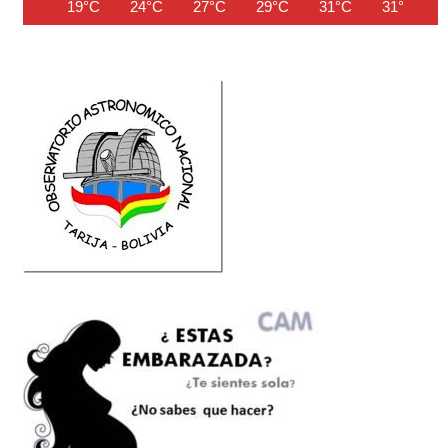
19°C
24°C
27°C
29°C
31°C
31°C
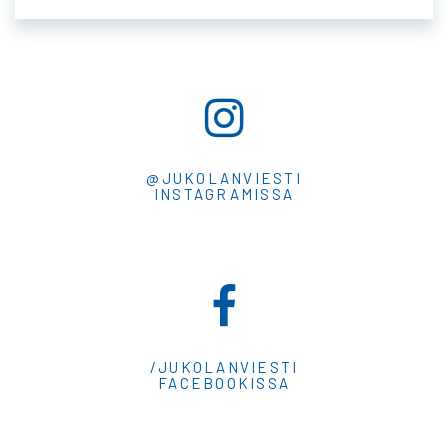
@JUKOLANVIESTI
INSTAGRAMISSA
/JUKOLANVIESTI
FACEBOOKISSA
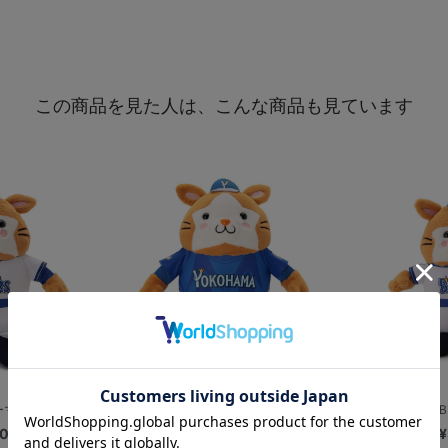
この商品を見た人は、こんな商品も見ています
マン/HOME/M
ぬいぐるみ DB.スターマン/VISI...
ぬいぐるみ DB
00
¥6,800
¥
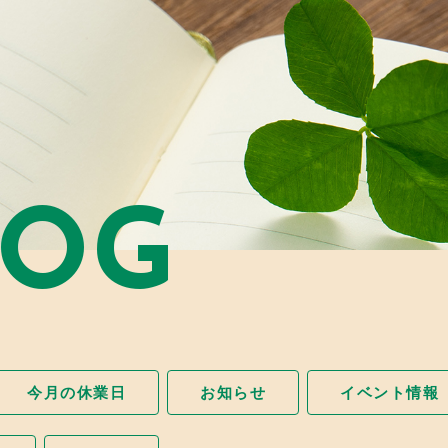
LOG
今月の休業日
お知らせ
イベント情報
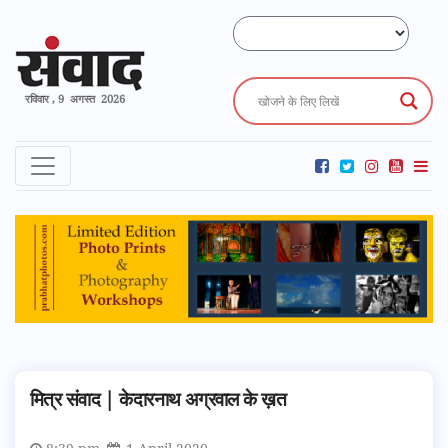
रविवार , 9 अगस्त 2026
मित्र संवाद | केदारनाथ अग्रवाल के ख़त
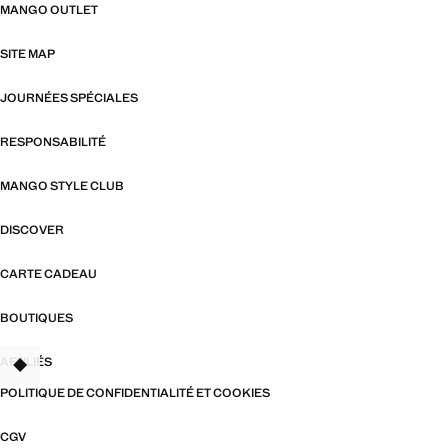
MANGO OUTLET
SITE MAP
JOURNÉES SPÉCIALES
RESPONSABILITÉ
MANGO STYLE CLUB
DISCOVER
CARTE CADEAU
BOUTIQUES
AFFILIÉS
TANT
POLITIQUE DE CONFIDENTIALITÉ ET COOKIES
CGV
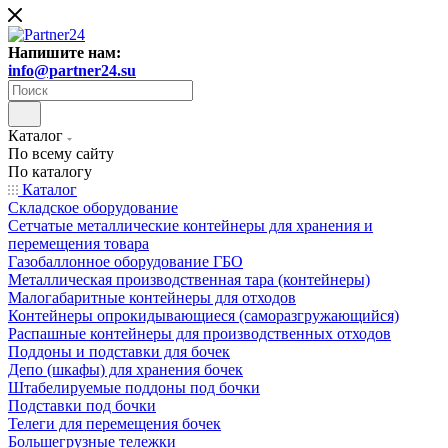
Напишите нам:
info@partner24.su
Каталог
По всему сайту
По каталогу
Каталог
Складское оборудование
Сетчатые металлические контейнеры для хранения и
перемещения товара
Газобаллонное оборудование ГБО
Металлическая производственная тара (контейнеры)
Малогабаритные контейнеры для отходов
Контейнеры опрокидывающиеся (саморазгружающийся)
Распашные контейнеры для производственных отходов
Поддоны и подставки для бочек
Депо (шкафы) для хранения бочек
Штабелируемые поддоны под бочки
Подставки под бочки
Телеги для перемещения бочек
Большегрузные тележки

·····

→ **Task to complete**
Where an image appears in the data, skip it, and return the rest verbatim.

→ **Reply**
19°C
24°C
27°C
29°C
31°C
31°C
@JUKOLANVIESTI
INSTAGRAMISSA
/JUKOLANVIESTI
FACEBOOKISSA
この商品を見た人は、こんな商品も見ています
マン/HOME/M
ぬいぐるみ DB.スターマン/VISI...
ぬいぐるみ DB
00
¥6,800
¥
LOG
今月の休業日
お知らせ
イベント情報
रविवार , 9 अगस्त 2026
मित्र संवाद | केदारनाथ अग्रवाल के ख़त
MANGO OUTLET
SITE MAP
JOURNÉES SPÉCIALES
RESPONSABILITÉ
MANGO STYLE CLUB
DISCOVER
CARTE CADEAU
BOUTIQUES
AFFILIÉS
TANT
POLITIQUE DE CONFIDENTIALITÉ ET COOKIES
CGV
Напишите нам:
info@partner24.su
Каталог
По всему сайту
По каталогу
Каталог
Складское оборудование
Сетчатые металлические контейнеры для хранения и
перемещения товара
Газобаллонное оборудование ГБО
Металлическая производственная тара (контейнеры)
Малогабаритные контейнеры для отходов
Контейнеры опрокидывающиеся (саморазгружающийся)
Распашные контейнеры для производственных отходов
Поддоны и подставки для бочек
Депо (шкафы) для хранения бочек
Штабелируемые поддоны под бочки
Подставки под бочки
Телеги для перемещения бочек
Большегрузные тележки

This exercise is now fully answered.